Appl Environ Microbiol. 2011 Oct;77(20):7134-41. doi: 10.1128/AEM.05087-11. Epub 2011 Aug 5.
The rapid emergence of antibiotic resistance (AR) is a major public health concern. Recent findings on the prevalence of food-borne antibiotic-resistant (ART) commensal bacteria in ready-to-consume food products suggested that daily food consumption likely serves as a major avenue for dissemination of ART bacteria from the food chain to human hosts. To properly assess the impact of various factors, including the food chain, on AR development in hosts, it is important to determine the baseline of ART bacteria in the human gastrointestinal (GI) tract. We thus examined the gut microbiota of 16 infant subjects, from the newborn stage to 1 year of age, who fed on breast milk and/or infant formula during the early stages of development and had no prior exposure to antibiotics. Predominant bacterial populations resistant to several antibiotics and multiple resistance genes were found in the infant GI tracts within the first week of age. Several ART population transitions were also observed in the absence of antibiotic exposure and dietary changes. Representative AR gene pools including tet(M), ermB, sul2, and bla(TEM) were detected in infant subjects. Enterococcus spp., Staphylococcus spp., Klebsiella spp., Streptococcus spp., and Escherichia coli/Shigella spp. were among the identified AR gene carriers. ART bacteria were not detected in the infant formula and infant foods examined, but small numbers of skin-associated ART bacteria were found in certain breast milk samples. The data suggest that the early development of AR in the human gut microbiota is independent of infants' exposure to antibiotics but is likely impacted by exposure to maternal and environmental microbes during and after delivery and that the ART population is significantly amplified within the host even in the absence of antibiotic selective pressure.

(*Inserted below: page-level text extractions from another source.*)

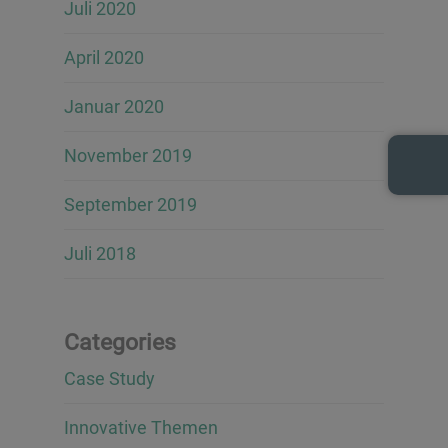
Juli 2020
April 2020
Januar 2020
November 2019
September 2019
Juli 2018
Categories
Case Study
Innovative Themen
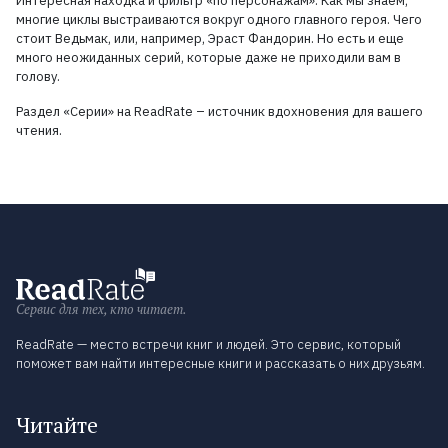
Интересная находка и фильтр «по персонажам». Как мы знаем,
многие циклы выстраиваются вокруг одного главного героя. Чего
стоит Ведьмак, или, например, Эраст Фандорин. Но есть и еще
много неожиданных серий, которые даже не приходили вам в
голову.
Раздел «Серии» на ReadRate – источник вдохновения для вашего
чтения.
Сервис для тех, кто читает.
ReadRate — место встречи книг и людей. Это сервис, который
поможет вам найти интересные книги и рассказать о них друзьям.
Читайте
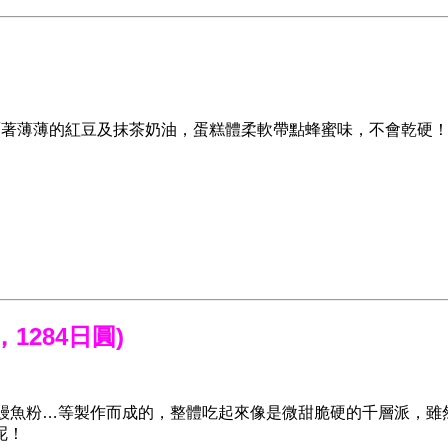
覆著薄薄的紅豆及抹茶奶油，蛋糕體柔軟帶點蜂蜜味，不會乾硬
，1284日圓)
、鰻魚粉…等製作而成的，整體吃起來像是微甜脆硬的千層派，雖
呢！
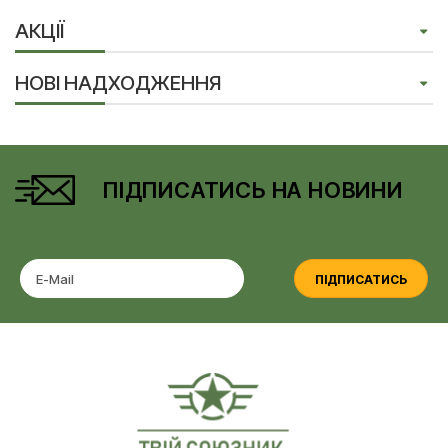
АКЦІЇ
НОВІ НАДХОДЖЕННЯ
ПІДПИСАТИСЬ НА НОВИНИ
ПІДПИСАТИСЬ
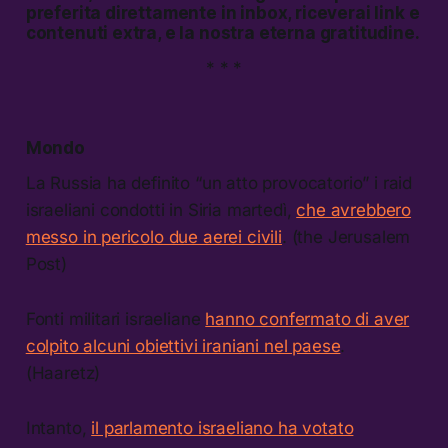
preferita direttamente in inbox, riceverai link e
contenuti extra, e la nostra eterna gratitudine.
* * *
Mondo
La Russia ha definito “un atto provocatorio” i raid
israeliani condotti in Siria martedì,
che avrebbero
messo in pericolo due aerei civili
. (the Jerusalem
Post)
Fonti militari israeliane
hanno confermato di aver
colpito alcuni obiettivi iraniani nel paese
.
(Haaretz)
Intanto,
il parlamento israeliano ha votato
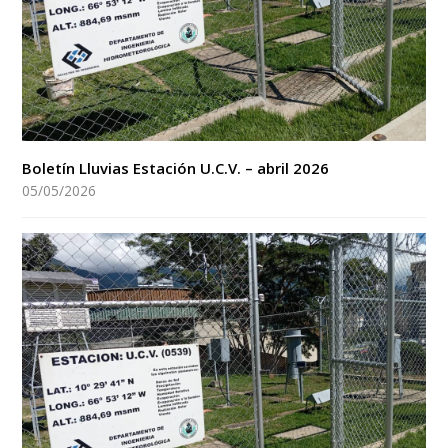
Boletín Lluvias Estación U.C.V. – abril 2026
05/05/2026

抗生素耐药性(AR)的迅速出现是一个主要的公共卫生关注点。最近关于即食食品中食源性病原体抗生素耐药(ART)共生菌流行率的研究结果表明,日常食物消费可能是 ART 细菌从食物链传播到人类宿主的主要途径。为了正确评估包括食物链在内的各种因素对宿主中 AR 发展的影响,确定人类胃肠道(GI)中 ART 细菌的基线水平很重要。因此,我们检查了 16 名婴儿受试者的肠道微生物群,这些婴儿从新生儿期到 1 岁,在发育的早期阶段母乳喂养和/或婴儿配方奶粉,并且没有接触过抗生素。在 1 岁之前,在婴儿 GI 道中发现了对几种抗生素和多种耐药基因具有抗性的主要细菌种群。在没有抗生素暴露和饮食变化的情况下,也观察到了几种 ART 种群的转变。在婴儿受试者中检测到包括 tet(M)、ermB、sul2 和 bla(TEM) 在内的代表性 AR 基因库。肠球菌属、葡萄球菌属、克雷伯菌属、链球菌属和大肠埃希菌/志贺菌属是鉴定出的 AR 基因携带者。在检查的婴儿配方奶粉和婴儿食品中未检测到 ART 细菌,但在某些母乳样本中发现了少量皮肤相关的 ART 细菌。这些数据表明,人类肠道微生物群中 AR 的早期发展与婴儿接触抗生素无关,但可能受到分娩中和分娩后母体和环境微生物的影响,并且即使没有抗生素选择压力,ART 种群在宿主中也会显著扩增。